We know that ordinary citizens' priorities differ according to political ideology, but we don’t know if this is true for political elites. We investigate ideological differences using Twitter and find that liberal and conservative legislators do prioritize issues according to ideology, but we don’t know if this is stable over time or whether this fluctuates.
Jones, Kevin L., Sharareh Noorbaloochi, John T. Jost, Richard Bonneau, Jonathan Nagler, and Joshua A. Tucker. “Liberal and Conservative Values: What We Can Learn from Congressional Tweets.” Political Psychology 39, no. 2 (2018): 423–43. https://doi.org/10.1111/pops.12415
Mar 29, 2017
Area of Study
Past research using self-report questionnaires administered to ordinary citizens demonstrates that value priorities differ as a function of one's political ideology, but it is unclear whether this conclusion applies to political elites, who are presumably seeking to appeal to very broad constituencies. We used quantitative methods of textual analysis to investigate value-laden language in a collection of 577,555 messages sent from the public Twitter accounts of over 400 members of the U.S. Congress between 2012 and 2014. Consistent with theoretical expectations, we observed that Republican and conservative legislators stressed values of tradition, conformity, and national security (as well as self-direction), whereas Democratic and liberal legislators stressed values of benevolence, universalism, hedonism, and social/economic security (as well as achievement).

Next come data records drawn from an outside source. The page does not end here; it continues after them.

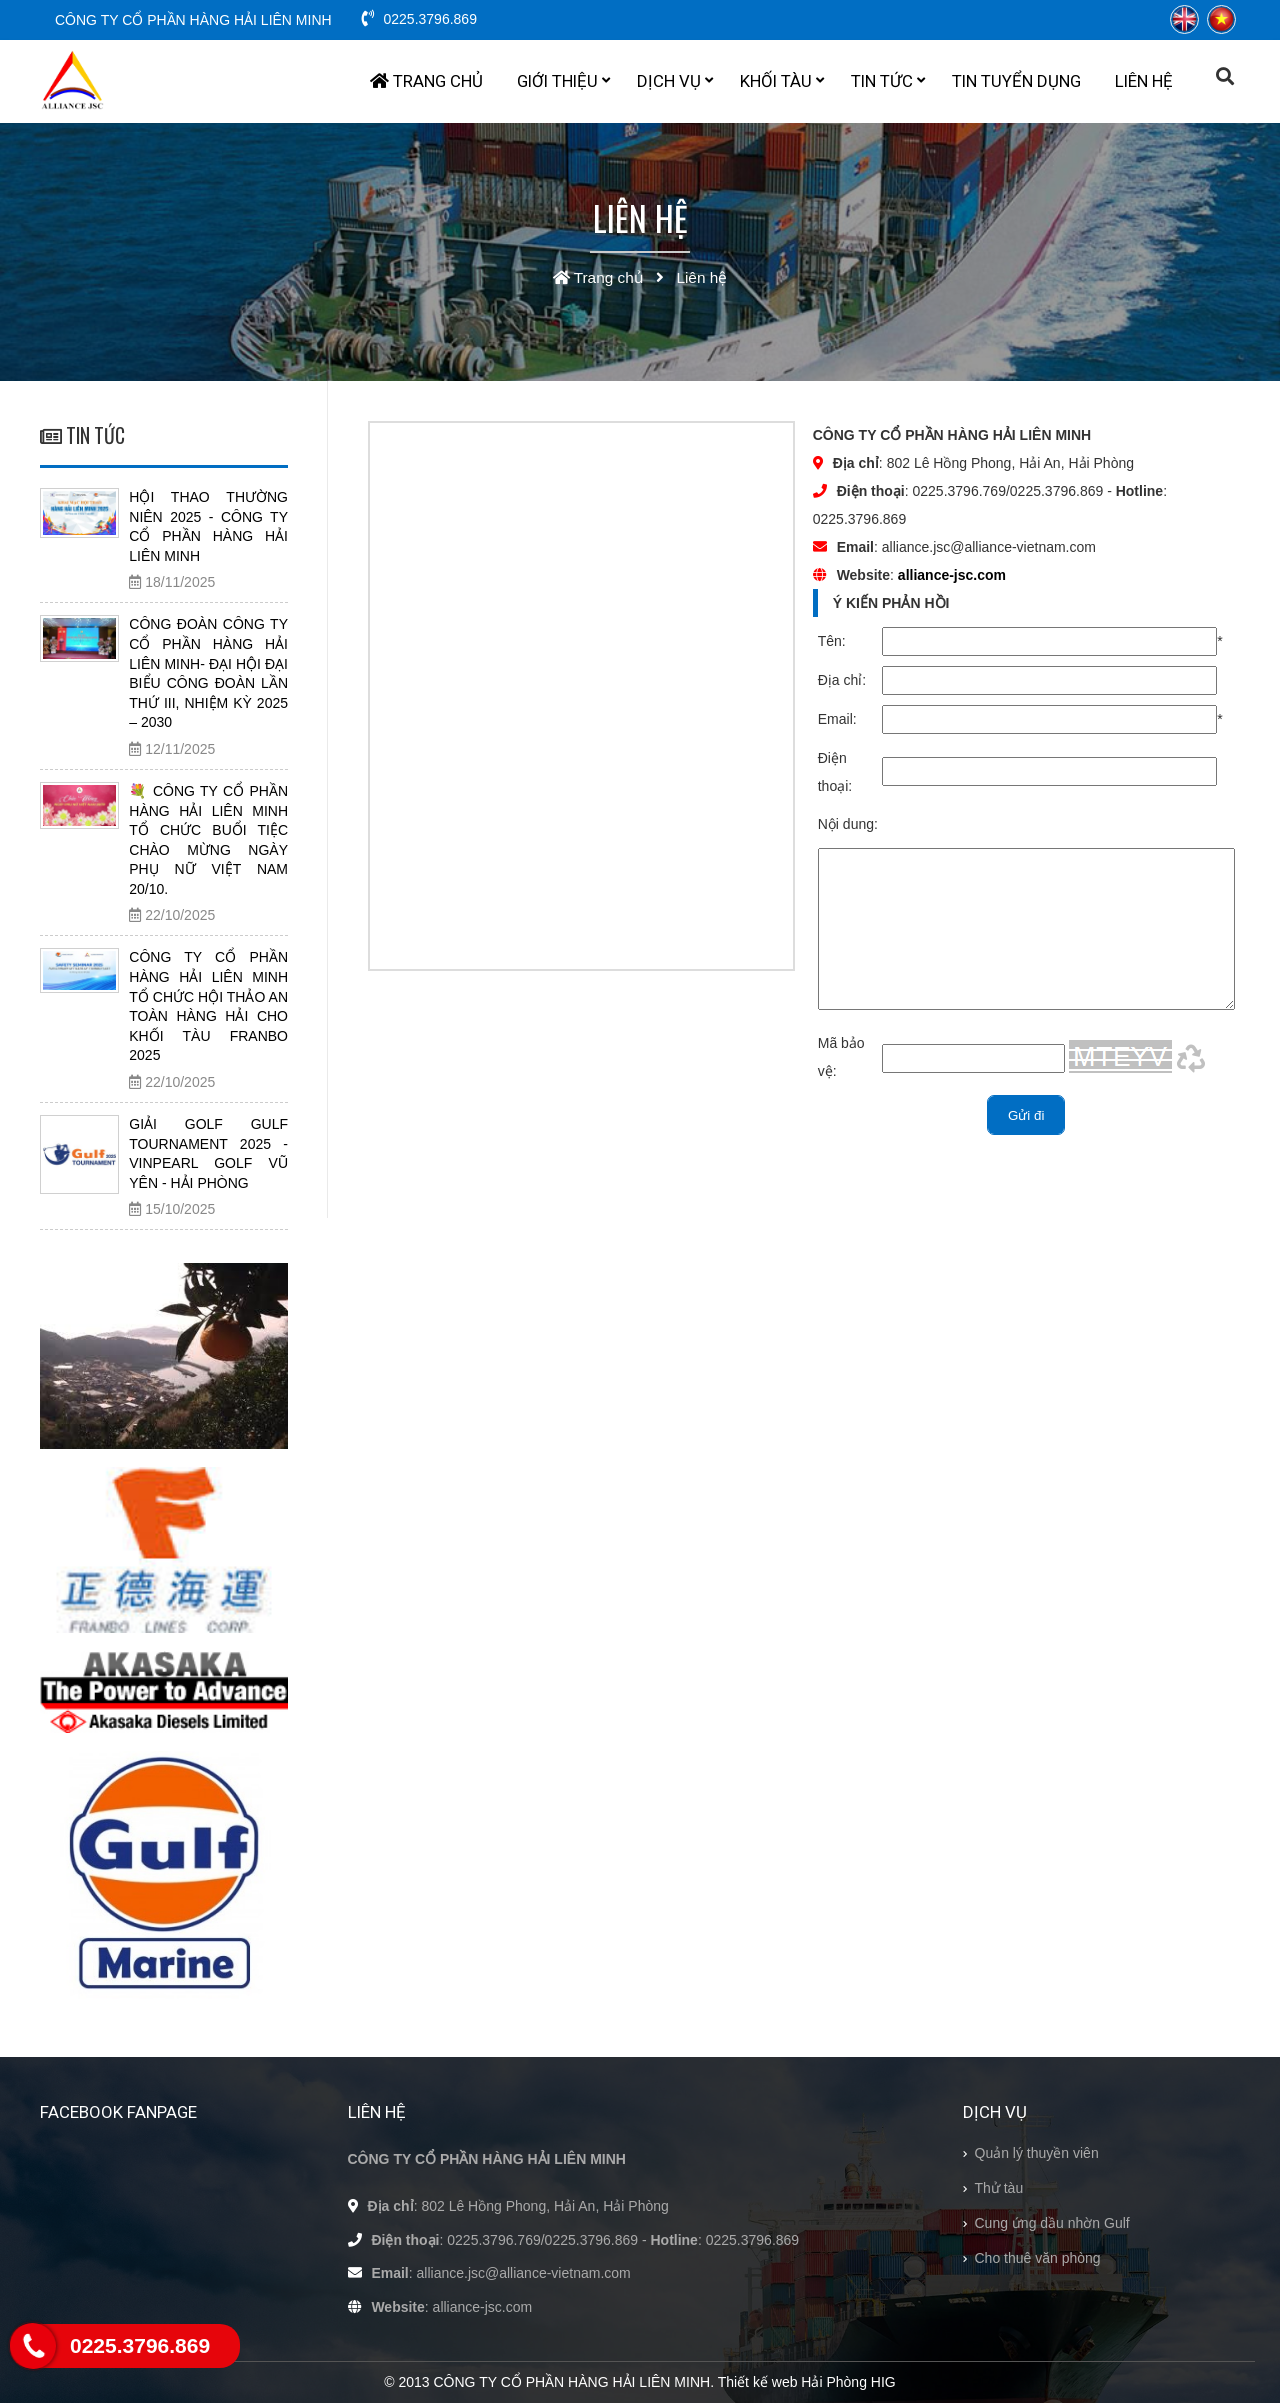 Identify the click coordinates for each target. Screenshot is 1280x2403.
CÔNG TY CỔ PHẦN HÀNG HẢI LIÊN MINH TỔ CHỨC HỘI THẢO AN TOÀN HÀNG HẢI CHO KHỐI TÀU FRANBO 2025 (208, 1006)
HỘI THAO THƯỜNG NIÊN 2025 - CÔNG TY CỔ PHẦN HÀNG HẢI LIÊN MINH (208, 526)
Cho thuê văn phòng (1038, 2258)
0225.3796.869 (419, 18)
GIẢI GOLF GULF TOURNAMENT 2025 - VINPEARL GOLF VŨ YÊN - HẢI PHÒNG (208, 1153)
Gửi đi (1026, 1145)
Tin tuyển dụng (1016, 81)
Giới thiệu (563, 81)
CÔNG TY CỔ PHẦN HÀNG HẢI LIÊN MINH (193, 20)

Implications for the large-scale observational study of political psychology are explored.
From previous research using self-report questionnaires administered to ordinary citizens, we know that value priorities differ according to political ideology, but it is unclear whether this conclusion also applies to political elites. Political elites, like politicians, are presumably seeking to appeal to very broad constituencies and it can be especially hard to study the personal values of federal legislators — most operate within institutional constraints and communicate with the aid of staff of multiple individuals. Previous attempts to characterize value-laden aspects of the speeches of liberal and conservative politicians yielded few ideological differences, possibly because these studies relied considerably on scripted forms of speech.
In an effort to clarify this, we investigate ideological differences in the expression of values among political elites engaged in informal modes of political communication, specifically social media usage. To do this, we use quantitative methods of textual analysis to investigate value-laden language in a collection of 577,555 messages sent from the public Twitter accounts of over 400 members of the U.S. Congress between 2012 and 2014. Because nearly every member of Congress uses this social media platform to communicate with their constituents, Twitter provides new opportunities to glean insight about the thoughts, feelings, and behaviors of political elites.
We observe that Republican and conservative legislators stress values of tradition, conformity, national security, and self-direction. On the other hand, Democratic and liberal legislators stress values of benevolence, universalism, hedonism, social/economic security, and achievement. On the assumption that members of Congress will continue to use Twitter (and other social media platforms) to communicate with constituents, longitudinal studies may prove especially useful in determining whether ideological differences in value expression are relatively stable over time or shift readily in response to current events.